The following is a statement by Federal Reserve Bank of St. Louis President Jim Bullard explaining his dissenting vote at the FOMC’s June 18-19, 2019, meeting:
I dissented with the Federal Open Market Committee (FOMC) decision announced on June 19, 2019, to maintain the target range for the federal funds rate at 2.25% to 2.50%. In my view, lowering the target range by 25 basis points to 2% to 2.25% would have been the most appropriate course of action. The following considerations factored into my decision.
First, both the core and headline personal consumption expenditures (PCE) inflation measures have declined substantially since the end of last year and are presently running some 40 to 50 basis points below the FOMC’s 2% inflation target. Market-based measures of inflation expectations have also weakened considerably and indicate an expected inflation rate substantially below the Committee’s target. The forces that are keeping inflation below target seem unlikely to be solely transitory. While the unemployment rate is low by historical standards, there is little evidence that low unemployment poses a significant inflation risk in the current environment.
In addition, U.S. economic growth is expected to slow for the remainder of the year. Moreover, uncertainties about this outlook have recently increased.
In light of these developments, I believe that lowering the target range for the federal funds rate at this time would provide insurance against further declines in expected inflation and a slowing economy subject to elevated downside risks.
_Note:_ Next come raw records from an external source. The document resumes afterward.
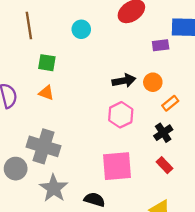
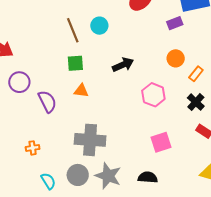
brown line: (29, 26) -> (73, 30), moved
black arrow: (124, 81) -> (123, 65), moved
pink square: (117, 166) -> (161, 142), size x0.7
gray circle: (16, 169) -> (78, 175), moved

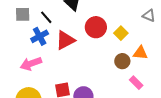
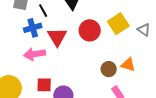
yellow square: (121, 33) -> (118, 24), moved, size x1.5
red triangle: (65, 40) -> (57, 37), turned -45
pink arrow: (31, 64) -> (35, 54), moved

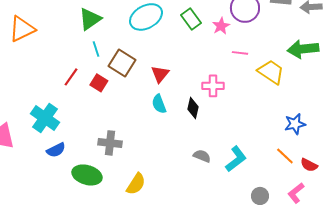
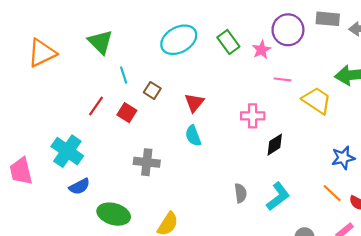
green triangle: (90, 19) -> (100, 42), moved, turned -40
brown square: (122, 63) -> (152, 90), size x0.6
black diamond: (193, 108) -> (275, 145), moved, turned 45
gray cross: (110, 143) -> (147, 162), moved
gray semicircle: (202, 156) -> (241, 193), turned 60

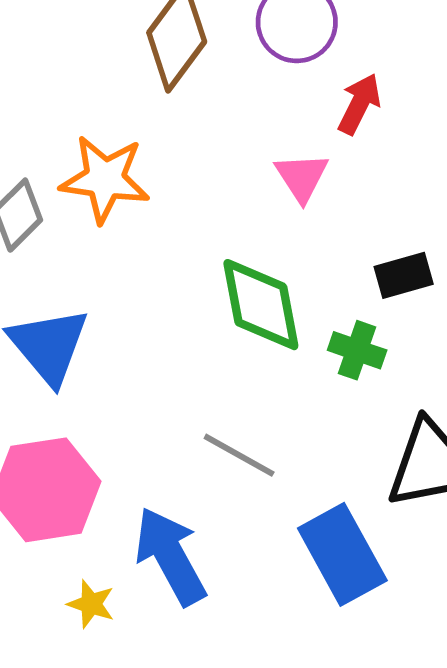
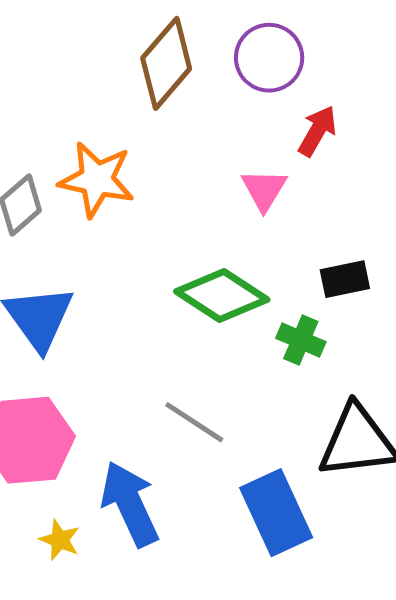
green diamond: (261, 305) -> (222, 295), turned -50

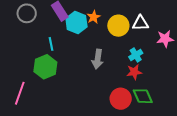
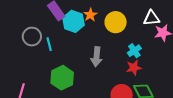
gray circle: (27, 13) -> (32, 37), moved
white triangle: (140, 23) -> (151, 18), moved
green hexagon: (45, 67) -> (62, 78), moved

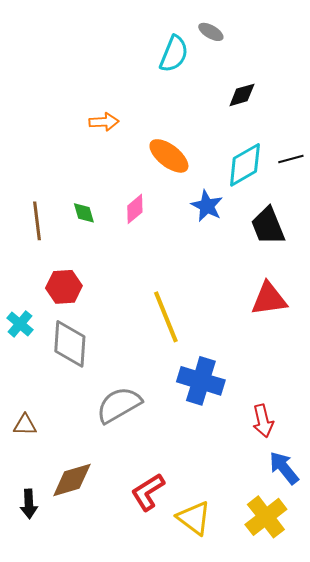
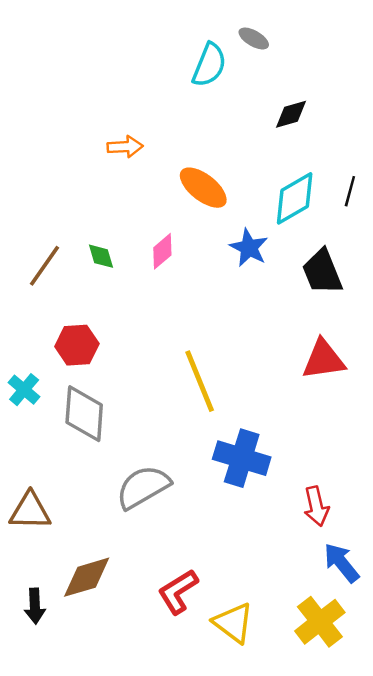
black line: (291, 159) -> (350, 191), turned -60
brown line: (37, 221) -> (44, 266), turned 42
brown triangle: (25, 425) -> (30, 511), size x1.5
Even if a sharper-than-expected slowdown does not materialize, a rate cut would help promote a more rapid return of inflation and inflation expectations to target.
Although I disagreed with the Committee’s decision to leave its target range for the federal funds rate unchanged, I remain confident that the Committee will continue to monitor economic developments and respond accordingly as economic circumstances dictate, and I look forward to working with my colleagues to fulfill the FOMC’s mandates.